**Task goal**: For the data below, report how many lines include the word "קטרינה", and write nothing else.

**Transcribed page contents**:
########################################
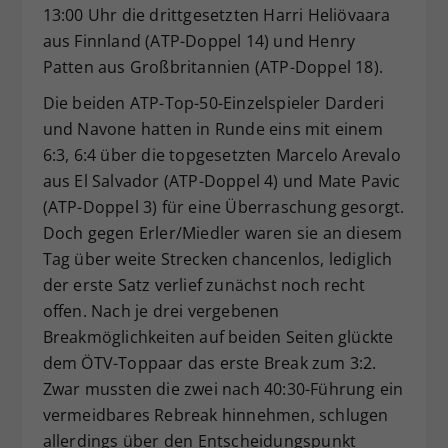
13:00 Uhr die drittgesetzten Harri Heliövaara
aus Finnland (ATP-Doppel 14) und Henry
Patten aus Großbritannien (ATP-Doppel 18).
Die beiden ATP-Top-50-Einzelspieler Darderi
und Navone hatten in Runde eins mit einem
6:3, 6:4 über die topgesetzten Marcelo Arevalo
aus El Salvador (ATP-Doppel 4) und Mate Pavic
(ATP-Doppel 3) für eine Überraschung gesorgt.
Doch gegen Erler/Miedler waren sie an diesem
Tag über weite Strecken chancenlos, lediglich
der erste Satz verlief zunächst noch recht
offen. Nach je drei vergebenen
Breakmöglichkeiten auf beiden Seiten glückte
dem ÖTV-Toppaar das erste Break zum 3:2.
Zwar mussten die zwei nach 40:30-Führung ein
vermeidbares Rebreak hinnehmen, schlugen
allerdings über den Entscheidungspunkt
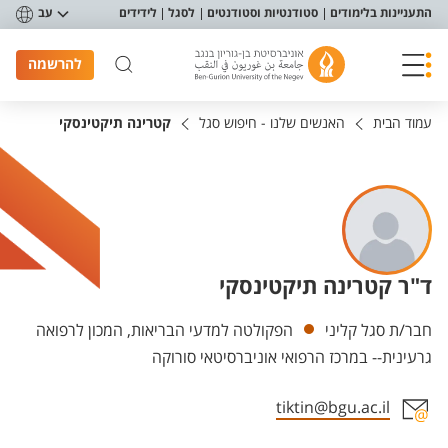
פריט נגישות
התעניינות בלימודים
סטודנטיות וסטודנטים
לסגל
לידידים
עב
להרשמה
עמוד הבית
האנשים שלנו - חיפוש סגל
קטרינה תיקטינסקי
ד"ר קטרינה תיקטינסקי
יחידות
חבר/ת סגל קליני
הפקולטה למדעי הבריאות, המכון לרפואה
גרעינית-- במרכז הרפואי אוניברסיטאי סורוקה
tiktin@bgu.ac.il
אזור צור קשר עם איש הסגל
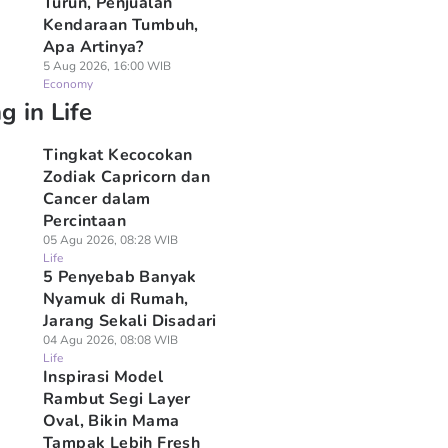
Turun, Penjualan
Kendaraan Tumbuh,
Apa Artinya?
5 Aug 2026, 16:00 WIB
Economy
g in Life
Tingkat Kecocokan
Zodiak Capricorn dan
Cancer dalam
Percintaan
05 Agu 2026, 08:28 WIB
Life
5 Penyebab Banyak
Nyamuk di Rumah,
Jarang Sekali Disadari
04 Agu 2026, 08:08 WIB
Life
Inspirasi Model
Rambut Segi Layer
Oval, Bikin Mama
Tampak Lebih Fresh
########################################
**Exercise answer**: 2